If you add up the number of “stars” in Matthew Bate’s first feature they amount to, perhaps, 4.5 humans. By that I don’t mean one of them is half a man. Rather, all five seem to be a tad lacking—and that’s being generous. The documentary concerns two Midwestern college grads (Eddie Guerriero and Mitch Deprey) who relocate to San Francisco in 1987. They soon discover that Peter and Raymond, the two older men living in the apartment next door, are extremely loud and very angry—all the time. They are also raging alcoholics. Their inexplicable infuriation is exacerbated by the fact that Peter seems to be a flaming queen, and Ray a hateful homophobe. Tony, a “friend,” is often caught in the verbal crossfire.
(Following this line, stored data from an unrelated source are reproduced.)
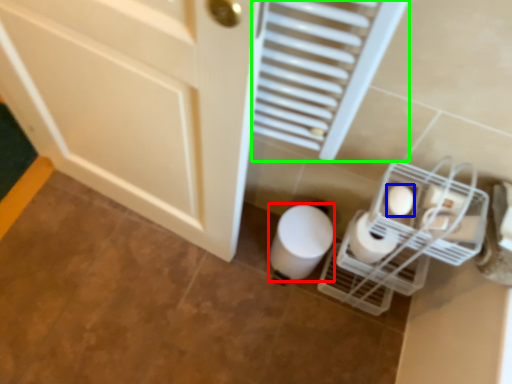 Question: Estimate the real-world distances between objects in this image. Which object is closer to toilet paper (highlighted by a red box), toilet paper (highlighted by a blue box) or radiator (highlighted by a green box)?

Choices:
 (A) toilet paper
 (B) radiator

Answer: (A) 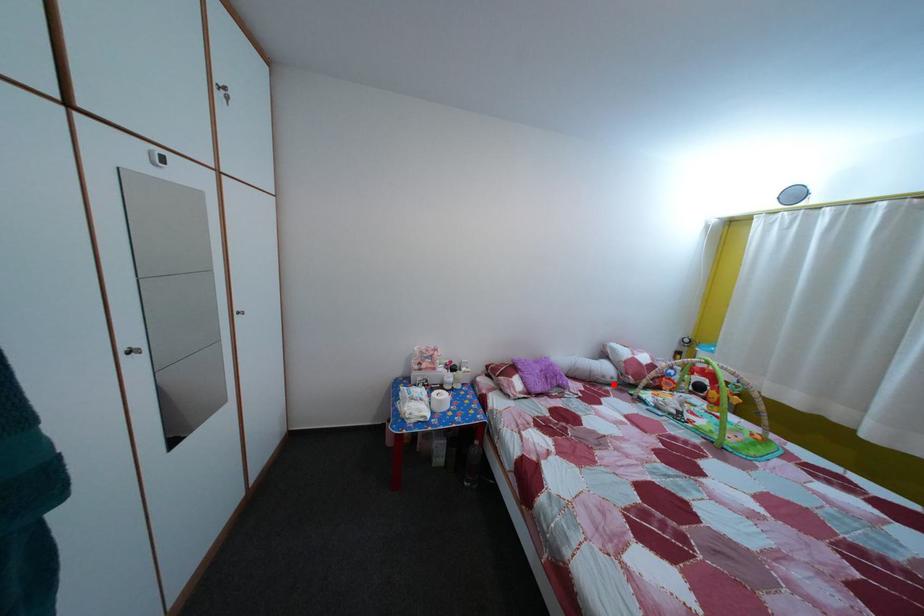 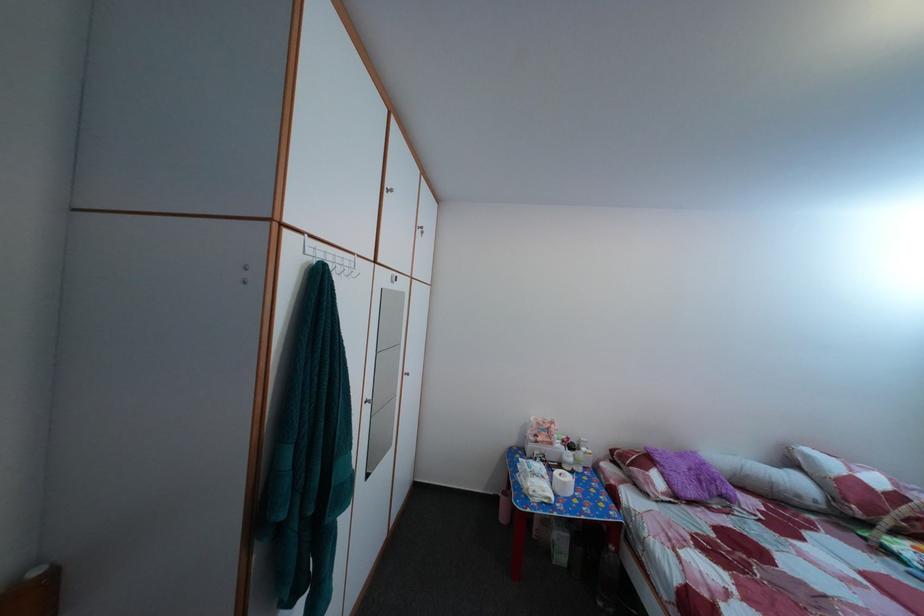 In the second image, find the point that corresponds to the highlighted location in the first image.

(808, 504) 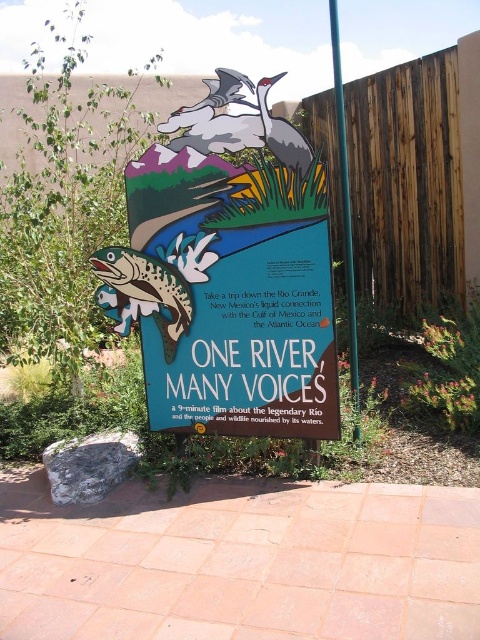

Eddie and Mitch decide to make a “field recording.” Today there are seven CDs worth of material in the Shut Up Little Man audio series. The beloved-by-radio-DJ phenomenon spread worldwide virally—thanks to that pre-Internet device known as the cassette tape. It has spawned comic books, a play, and multiple failed film adaptations (excluding the 2002 non-classic, Shut Yer Dirty Little Mouth). Musicians with samplers (notably Devo) are addicted to the stuff.
In Bate’s film, shot in the present, the audience sees Eddie and Mitch retell the story while they attempt to justify their audio-voyeurism. The director also tags along on their quest to locate Tony, the (barely) surviving subject. It’s a fascinating, occasionally nauseating tale of wasted human life, energy, and brain cells.